Selain penanganan masalah kejahatan siber seperti pencurian dan penipuan di dunia maya, hingga transaksi ilegal seperti perdagangan menusia, salah satu motif penting pemerintah Jerman memberlakukan aturan baru mengenai media sosial adalah ancaman terorisme yang menggunakan media sosial sebagai sarananya.

Terkait hal ini, kepala Europol, Rob Wainwright menyatakan bahwa kelompok teroris Daesh semakin gencar mengembangkan media sosialnya demi menyebarkan terorisme. Daesh menggunakan media sosial sebagai propaganda ideologinya. Tapi lebih dari itu, kelompok teroris Daesh memanfaatkan media sosial untuk merekrut anggota baru dari kalangan pemuda Eropa, terutama dari imigran Muslim yang bermukim di benua biru itu. 

Selama ini, sejumlah negara seperti Jerman, Perancis dan Inggris yang merupakan tujuan imigran Muslim, menjadi target kelompok teroris Daesh untuk merekrut dan menyebarkan ideologi terorismenya. Hingga kini, kelompok teroris semacam Daesh telah memanfaatkan kemudahan internet dan keluasan akses dunia maya untuk mewujudkan tujuannya.

Daesh di media sosial

Menteri Keamanan Nasional Inggris, Ben Wallace mengungkapkan bahwa facebook dan google serta perusahaan sejenis yang mendulang keuntungan besar dari para penggunanya, selama ini tidak membantu mengatasi penyebaran radikalisme online dan terorisme yang memanfaatkan internet sebagai sarananya.

Pada Mei 2017, Europol mengungkapkan terjadinya peningkatan aktivitas penyebaran media sosial yang berafiliasi dengan kelompok teroris Daesh di Eropa dengan jumlah melebihi  dua ribu media.

Tampaknya, upaya yang dilakukan Jerman dengan mengeluarkan aturan baru mengenai sosial media dilakukan untuk menanggulangi dampak terorisme yang semakin menjalar di negara ini dan negara-negara Eropa.

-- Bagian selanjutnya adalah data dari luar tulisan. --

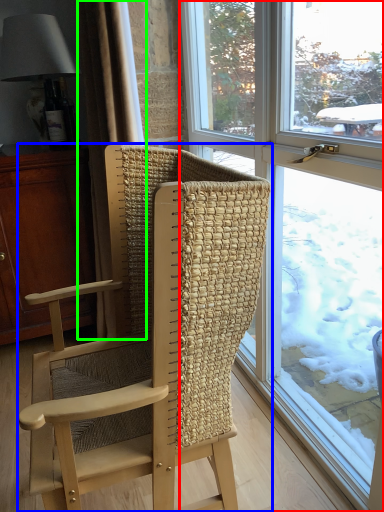 Question: Which object is positioned closest to window (highlighted by a red box)? Select from chair (highlighted by a blue box) and curtain (highlighted by a green box).

Choices:
 (A) chair
 (B) curtain

Answer: (A) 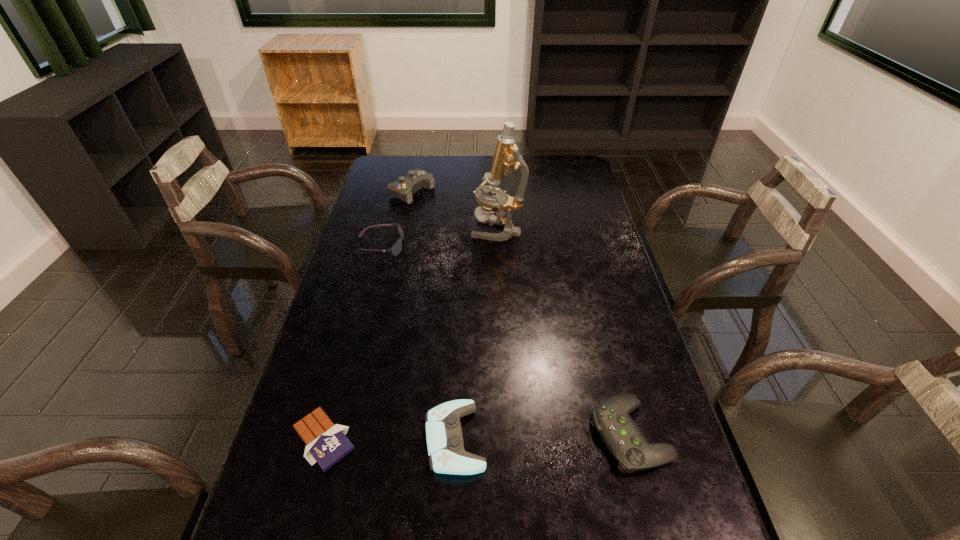 Where is `free point between the chocolate bar and the sunglasses`? Image resolution: width=960 pixels, height=540 pixels. free point between the chocolate bar and the sunglasses is located at coordinates (351, 343).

Tapi keberhasilan aturan ini tentu saja tidak bisa dilepaskan dari kerja sama korporasi-korporasi besar yang berkecimpung di media sosial dan internet.

Persoalan lain yang lebih serius mengenai standar ganda Barat sendiri dalam penanganan masalah teroris. Selama kebijakan tersebut masih diberlakukan, maka ancaman terorisme akan berbalik menikam mereka sendiri yang dahulu mendukung kelahiran kelompok teroris di berbagai negara dunia.(PH)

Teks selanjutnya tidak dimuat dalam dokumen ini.